BLACK SNAKES AND RUSSIAN LULLABIES by Kate Furnivall
My skin is tingling. My nose is glowing brighter than Rudolph’s. It’s Publication Day for The Survivors in paperback this week and I am in a whirl of excitement. PR pieces, blog tour and radio interviews have got my brain buzzing.
But before it all takes off, there is someone I want to introduce you to. That someone is Valentina. She is my grandmother. Without Valentina there would be no The Survivors.
To my everlasting sorrow I never knew her in person because she died of pneumonia long before I was born, but she was always a strong and graceful presence in my life. This beautiful photograph of her watched over me and my three siblings throughout our childhood, as we laughed and squabbled our way through our giddy years of growing up. It stood on the piano while I went through my disastrous flirtation with piano lessons, and I really did try harder to make the notes join together in the right order because I knew she had been a talented pianist herself and was listening to my efforts with dismay.
But behind Valentina’s intense gaze there were secrets. Secrets that I had not dreamed of. Horrors I had not imagined. I had always known that my mother had lived most of her childhood abroad – 5 years in China, followed by 5 years in India – because her stepfather was a British journalist with Reuters and then wrote for the Calcutta Times. We were captivated by exotic stories my mother told of her time in Tientsin in China, stories of a thousand songbirds in cages in the marketplace, of acrobats spinning through the air in the street, and of black snakes writhing across the bathroom.
We oohed and aahed and shivered with the thrill of it. Our sleepy seaside town in Wales just didn’t compare. It took me a long time to figure out that my mother’s obsessive dislike of bagpipes was because they sounded way too similar to the snake-charmers’ pipes in the streets of India where they conjured up the scary cobras from their baskets.
But truth has a habit of squeezing its way out in the end. Not long before my mother died in 2000, I was skimming through her old sepia photographs and came across one of her as a child on a beach in China – she was about four years old and cute as a kitten – and suddenly the words that had been locked away inside her for so many years came tumbling out.
“It’s time I told you that my mother was Russian,” she said. “I was born in St Petersburg, not here in England.

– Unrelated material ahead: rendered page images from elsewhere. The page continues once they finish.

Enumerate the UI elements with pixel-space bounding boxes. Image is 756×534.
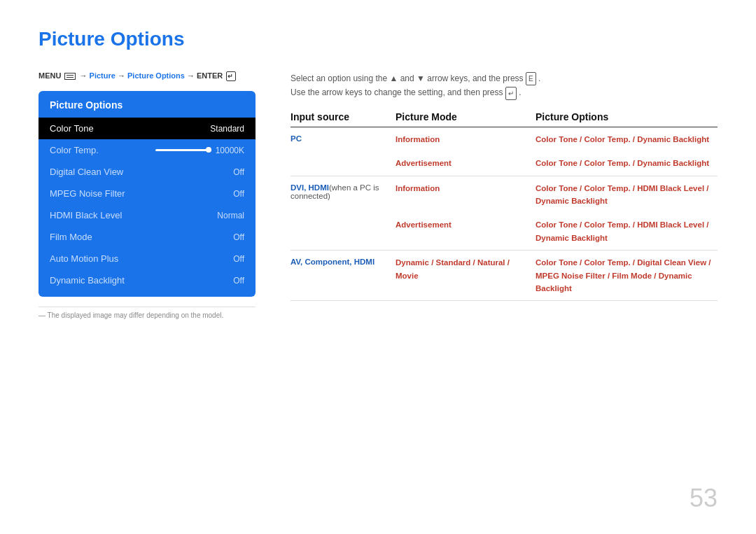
mode-dvi-adv: Advertisement [396, 218, 536, 244]
row-group-pc: PC Information Color Tone / Color Temp. … [290, 127, 718, 176]
menu-item-digital-clean-view[interactable]: Digital Clean View Off [38, 161, 255, 183]
color-temp-label: Color Temp. [50, 145, 99, 155]
menu-item-dynamic-backlight[interactable]: Dynamic Backlight Off [38, 269, 255, 291]
color-temp-value: 10000K [216, 146, 244, 155]
row-group-dvi: DVI, HDMI(when a PC is connected) Inform… [290, 176, 718, 251]
slider-thumb [206, 147, 211, 153]
auto-motion-label: Auto Motion Plus [50, 253, 118, 264]
color-temp-slider-container: 10000K [99, 146, 244, 155]
input-dvi-empty [290, 218, 396, 244]
menu-label: MENU [38, 71, 61, 80]
arrow1: → [80, 71, 88, 80]
dynamic-backlight-label: Dynamic Backlight [50, 275, 125, 286]
film-mode-label: Film Mode [50, 232, 92, 242]
mode-pc-adv: Advertisement [396, 157, 536, 169]
col-header-mode: Picture Mode [396, 111, 536, 122]
hdmi-black-value: Normal [217, 211, 244, 220]
arrow3: → [187, 71, 195, 80]
table-header: Input source Picture Mode Picture Option… [290, 111, 718, 127]
table-row: PC Information Color Tone / Color Temp. … [290, 127, 718, 151]
input-av: AV, Component, HDMI [290, 256, 396, 295]
menu-item-film-mode[interactable]: Film Mode Off [38, 226, 255, 248]
note-text: ― The displayed image may differ dependi… [38, 311, 255, 319]
left-panel: MENU → Picture → Picture Options → ENTER… [38, 71, 255, 319]
options-pc-info: Color Tone / Color Temp. / Dynamic Backl… [536, 133, 718, 146]
options-av: Color Tone / Color Temp. / Digital Clean… [536, 256, 718, 295]
options-dvi-adv: Color Tone / Color Temp. / HDMI Black Le… [536, 218, 718, 244]
instruction-line-2: Use the arrow keys to change the setting… [290, 85, 718, 99]
table-row: Advertisement Color Tone / Color Temp. /… [290, 151, 718, 175]
film-mode-value: Off [233, 232, 244, 242]
picture-link: Picture [90, 71, 115, 80]
input-dvi: DVI, HDMI(when a PC is connected) [290, 182, 396, 208]
color-tone-value: Standard [210, 124, 244, 134]
mpeg-noise-value: Off [233, 189, 244, 199]
mode-pc-info: Information [396, 133, 536, 146]
period2: . [519, 87, 521, 97]
color-temp-slider[interactable] [155, 149, 211, 151]
color-tone-label: Color Tone [50, 123, 94, 134]
instructions: Select an option using the ▲ and ▼ arrow… [290, 71, 718, 100]
right-panel: Select an option using the ▲ and ▼ arrow… [290, 71, 718, 319]
enter-label: ENTER [197, 71, 223, 80]
input-pc-empty [290, 157, 396, 169]
digital-clean-view-label: Digital Clean View [50, 167, 123, 177]
divider [38, 307, 255, 307]
table-row: Advertisement Color Tone / Color Temp. /… [290, 213, 718, 250]
options-table: Input source Picture Mode Picture Option… [290, 111, 718, 302]
mode-dvi-info: Information [396, 182, 536, 208]
digital-clean-view-value: Off [233, 167, 244, 177]
table-row: AV, Component, HDMI Dynamic / Standard /… [290, 251, 718, 300]
dynamic-backlight-value: Off [233, 276, 244, 286]
menu-item-mpeg-noise[interactable]: MPEG Noise Filter Off [38, 183, 255, 204]
auto-motion-value: Off [233, 254, 244, 264]
mode-av: Dynamic / Standard / Natural / Movie [396, 256, 536, 295]
box-title: Picture Options [38, 91, 255, 118]
menu-item-color-temp[interactable]: Color Temp. 10000K [38, 139, 255, 161]
picture-options-menu: Picture Options Color Tone Standard Colo… [38, 91, 255, 297]
confirm-key-icon: E [526, 72, 536, 85]
table-row: DVI, HDMI(when a PC is connected) Inform… [290, 176, 718, 213]
menu-item-hdmi-black[interactable]: HDMI Black Level Normal [38, 204, 255, 226]
options-link: Picture Options [127, 71, 185, 80]
page-number: 53 [690, 484, 718, 513]
enter-icon [226, 71, 236, 81]
period: . [538, 73, 540, 83]
options-pc-adv: Color Tone / Color Temp. / Dynamic Backl… [536, 157, 718, 169]
menu-icon [64, 73, 76, 80]
arrow2: → [118, 71, 125, 80]
menu-item-color-tone[interactable]: Color Tone Standard [38, 118, 255, 139]
breadcrumb: MENU → Picture → Picture Options → ENTER [38, 71, 255, 81]
page-title: Picture Options [38, 28, 718, 50]
instruction-line-1: Select an option using the ▲ and ▼ arrow… [290, 71, 718, 85]
options-dvi-info: Color Tone / Color Temp. / HDMI Black Le… [536, 182, 718, 208]
mpeg-noise-label: MPEG Noise Filter [50, 188, 125, 199]
return-key-icon: ↵ [505, 87, 517, 100]
menu-item-auto-motion[interactable]: Auto Motion Plus Off [38, 248, 255, 269]
col-header-input: Input source [290, 111, 396, 122]
input-pc: PC [290, 133, 396, 146]
hdmi-black-label: HDMI Black Level [50, 210, 122, 220]
col-header-options: Picture Options [536, 111, 718, 122]
row-group-av: AV, Component, HDMI Dynamic / Standard /… [290, 251, 718, 301]
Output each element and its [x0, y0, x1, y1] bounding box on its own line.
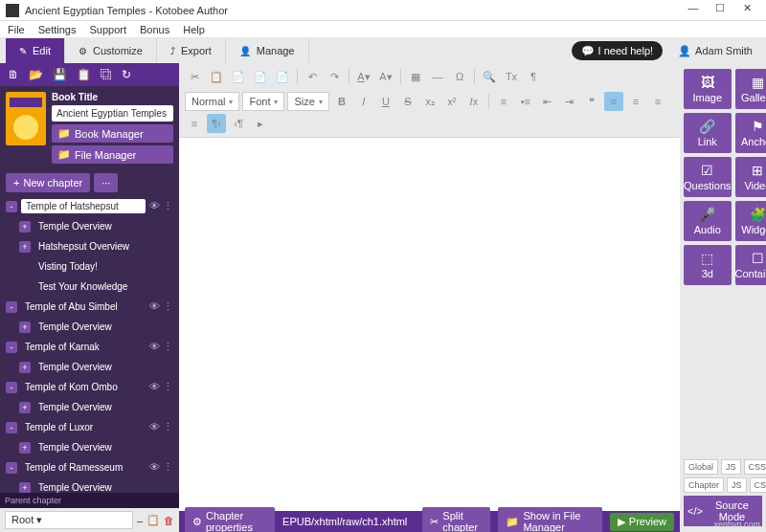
global-tab[interactable]: Global: [684, 459, 718, 475]
italic-icon[interactable]: I: [354, 92, 373, 111]
tab-export[interactable]: ⤴Export: [157, 38, 226, 63]
tree-node[interactable]: +Temple Overview: [4, 437, 175, 457]
more-icon[interactable]: ⋮: [163, 381, 173, 393]
help-button[interactable]: 💬I need help!: [572, 41, 664, 60]
align-left-icon[interactable]: ≡: [604, 92, 623, 111]
collapse-icon[interactable]: –: [137, 515, 143, 526]
tree-node[interactable]: Test Your Knowledge: [4, 277, 175, 297]
bold-icon[interactable]: B: [332, 92, 351, 111]
numbered-list-icon[interactable]: ≡: [494, 92, 513, 111]
user-menu[interactable]: 👤Adam Smith: [670, 38, 760, 63]
expand-icon[interactable]: +: [19, 221, 31, 233]
more-toolbar-icon[interactable]: ▸: [251, 114, 270, 133]
more-icon[interactable]: ⋮: [163, 341, 173, 353]
tree-node[interactable]: +Hatshepsut Overview: [4, 236, 175, 256]
insert-audio-button[interactable]: 🎤Audio: [684, 201, 732, 241]
content-editor[interactable]: [179, 138, 680, 511]
book-manager-button[interactable]: 📁Book Manager: [52, 124, 173, 143]
refresh-icon[interactable]: ↻: [122, 68, 131, 81]
tree-node[interactable]: -Temple of Abu Simbel👁⋮: [4, 297, 175, 317]
eye-icon[interactable]: 👁: [149, 461, 160, 474]
tree-node[interactable]: -Temple of Kom Ombo👁⋮: [4, 377, 175, 397]
root-select[interactable]: Root ▾: [5, 511, 133, 529]
menu-settings[interactable]: Settings: [38, 24, 77, 35]
expand-icon[interactable]: -: [6, 382, 17, 393]
insert-3d-button[interactable]: ⬚3d: [684, 245, 732, 285]
outdent-icon[interactable]: ⇤: [538, 92, 557, 111]
chapter-js[interactable]: JS: [727, 477, 747, 493]
close-button[interactable]: ✕: [733, 2, 760, 19]
chapter-properties-button[interactable]: ⚙Chapter properties: [185, 507, 275, 532]
menu-support[interactable]: Support: [89, 24, 126, 35]
eye-icon[interactable]: 👁: [149, 421, 160, 433]
find-icon[interactable]: 🔍: [480, 67, 499, 86]
copy-icon[interactable]: 📋: [207, 67, 226, 86]
new-file-icon[interactable]: 🗎: [8, 68, 19, 81]
insert-gallery-button[interactable]: ▦Gallery: [735, 69, 766, 109]
copy-tree-icon[interactable]: 📋: [146, 514, 160, 526]
font-select[interactable]: Font: [242, 92, 284, 111]
undo-icon[interactable]: ↶: [303, 67, 322, 86]
expand-icon[interactable]: -: [6, 462, 17, 474]
minimize-button[interactable]: —: [680, 2, 707, 19]
table-icon[interactable]: ▦: [406, 67, 425, 86]
bg-color-icon[interactable]: A▾: [376, 67, 395, 86]
tree-node[interactable]: +Temple Overview: [4, 216, 175, 236]
eye-icon[interactable]: 👁: [149, 300, 160, 313]
align-center-icon[interactable]: ≡: [626, 92, 645, 111]
split-chapter-button[interactable]: ✂Split chapter: [422, 507, 490, 532]
expand-icon[interactable]: +: [19, 442, 31, 454]
tree-node[interactable]: -Temple of Karnak👁⋮: [4, 337, 175, 357]
expand-icon[interactable]: -: [6, 422, 17, 433]
preview-button[interactable]: ▶Preview: [610, 513, 674, 531]
global-css[interactable]: CSS: [744, 459, 766, 475]
expand-icon[interactable]: -: [6, 342, 17, 353]
insert-image-button[interactable]: 🖼Image: [684, 69, 732, 109]
tree-node[interactable]: +Temple Overview: [4, 397, 175, 417]
new-chapter-button[interactable]: +New chapter: [6, 173, 90, 192]
book-title-input[interactable]: Ancient Egyptian Temples: [52, 105, 173, 122]
blockquote-icon[interactable]: ❝: [582, 92, 601, 111]
more-icon[interactable]: ⋮: [163, 200, 173, 212]
superscript-icon[interactable]: x²: [442, 92, 462, 111]
rtl-icon[interactable]: ‹¶: [229, 114, 248, 133]
size-select[interactable]: Size: [287, 92, 328, 111]
expand-icon[interactable]: +: [19, 402, 31, 413]
paste-word-icon[interactable]: 📄: [273, 67, 292, 86]
subscript-icon[interactable]: x₂: [420, 92, 439, 111]
tree-node[interactable]: -Temple of Ramesseum👁⋮: [4, 457, 175, 477]
delete-icon[interactable]: 🗑: [164, 515, 174, 526]
menu-help[interactable]: Help: [183, 24, 205, 35]
chapter-tab[interactable]: Chapter: [684, 477, 724, 493]
tree-node[interactable]: Visting Today!: [4, 256, 175, 277]
menu-file[interactable]: File: [8, 24, 25, 35]
eye-icon[interactable]: 👁: [149, 381, 160, 393]
clear-format-icon[interactable]: Ix: [464, 92, 484, 111]
expand-icon[interactable]: +: [19, 482, 31, 494]
paste-text-icon[interactable]: 📄: [251, 67, 270, 86]
insert-container-button[interactable]: ☐Container: [735, 245, 766, 285]
tree-node[interactable]: +Temple Overview: [4, 317, 175, 337]
file-manager-button[interactable]: 📁File Manager: [52, 145, 173, 164]
insert-link-button[interactable]: 🔗Link: [684, 113, 732, 153]
chapter-css[interactable]: CSS: [750, 477, 766, 493]
text-color-icon[interactable]: A▾: [354, 67, 373, 86]
ltr-icon[interactable]: ¶›: [207, 114, 226, 133]
tab-customize[interactable]: ⚙Customize: [65, 38, 157, 63]
show-in-file-manager-button[interactable]: 📁Show in File Manager: [498, 507, 601, 532]
tree-node[interactable]: +Temple Overview: [4, 357, 175, 377]
paste-icon[interactable]: 📄: [229, 67, 248, 86]
tree-node[interactable]: +Temple Overview: [4, 477, 175, 493]
bullet-list-icon[interactable]: •≡: [516, 92, 535, 111]
save-icon[interactable]: 💾: [53, 68, 67, 81]
style-select[interactable]: Normal: [185, 92, 239, 111]
expand-icon[interactable]: -: [6, 301, 17, 313]
hr-icon[interactable]: —: [428, 67, 447, 86]
show-blocks-icon[interactable]: ¶: [524, 67, 543, 86]
eye-icon[interactable]: 👁: [149, 341, 160, 353]
copy-icon[interactable]: 📋: [77, 68, 91, 81]
align-justify-icon[interactable]: ≡: [185, 114, 204, 133]
underline-icon[interactable]: U: [376, 92, 395, 111]
redo-icon[interactable]: ↷: [325, 67, 344, 86]
special-char-icon[interactable]: Ω: [450, 67, 469, 86]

I didn’t come to England till I was thirteen.”
“What? Valentina was Russian?”
“Da,” she smiled. (Russian for Yes.)
Well, my jaw hit the floor. You could have knocked me down with a babushka. When she’d picked me up off the floor, she told me more. Valentina belonged to a wealthy White Russian family that was forced to flee to China from the Bolsheviks when the Russian Revolution ripped Russia apart and plunged it into civil war. Yet when I look back, there were clues – my mother’s ability to count in Russian and to sing Russian lullabies. But these were things I just accepted as a child. Now I was determined to find out what it meant to be Russian and I dived into everything to do with that vast tumultuous country – its history and its culture. I travelled by road across great swathes of it and out of all this extraordinary story emerged my first historical book, The Russian Concubine.
I was fortunate. The book jumped on to the New York Times bestseller list and was translated into over twenty languages. I felt as if Valentina had walked into my life and was enjoying the ride. Her name was on my lips as I gave talks and when I did a book tour of America I took this photograph of her with me. She had changed my life.
And now she is doing it again with my new book, The Survivors. When I viewed all the heart-breaking images on the news recently of Syrian refugees arriving on the shores of Europe, desperate and destitute, it awoke in me again all the pain and rage I had felt when my mother told me about her flight with Valentina across the thousands of miles of Russia. Travelling by night for safety. Chewing on worms in the forest. Eating bark. Followed by the misery of existence as a refugee in China. No money. No food. No home. No future. And above all, the humiliation.
The utter humiliation.
That was why she had never told us the truth about being Russian. The humiliation was seared into her soul.
So I used my pain and rage in a positive way. I explored how Europe had dealt with the millions of homeless refugees at the end of World War 2 and I discovered the existence of camps for Displaced Persons set up in Germany by the Allied military government. Immediately I knew I had found my story. I chose to write about a young Polish woman and her daughter, dirt-poor refugees who trek to one of these camps. All the hurt and sorrow I felt for my mother and Valentina flowed into this book when my main character, Klara, faces danger and betrayal.
The Survivors has already been named as one of the Books of the Year by the Mail on Sunday, so I look at this photograph of Valentina that now stands on my own piano and I thank her. She was again my inspiration. I know that she will be smiling down on me when The Survivors paperback is published on Thursday 29th November.
PS – If you are wondering where my mother’s biological father was in this story – I have a tendency to airbrush him out. He was Danish (hence my mother’s red hair) and abandoned Valentina and my mother in China when he went off with another woman to America. The words bastard and dirty rat come to mind.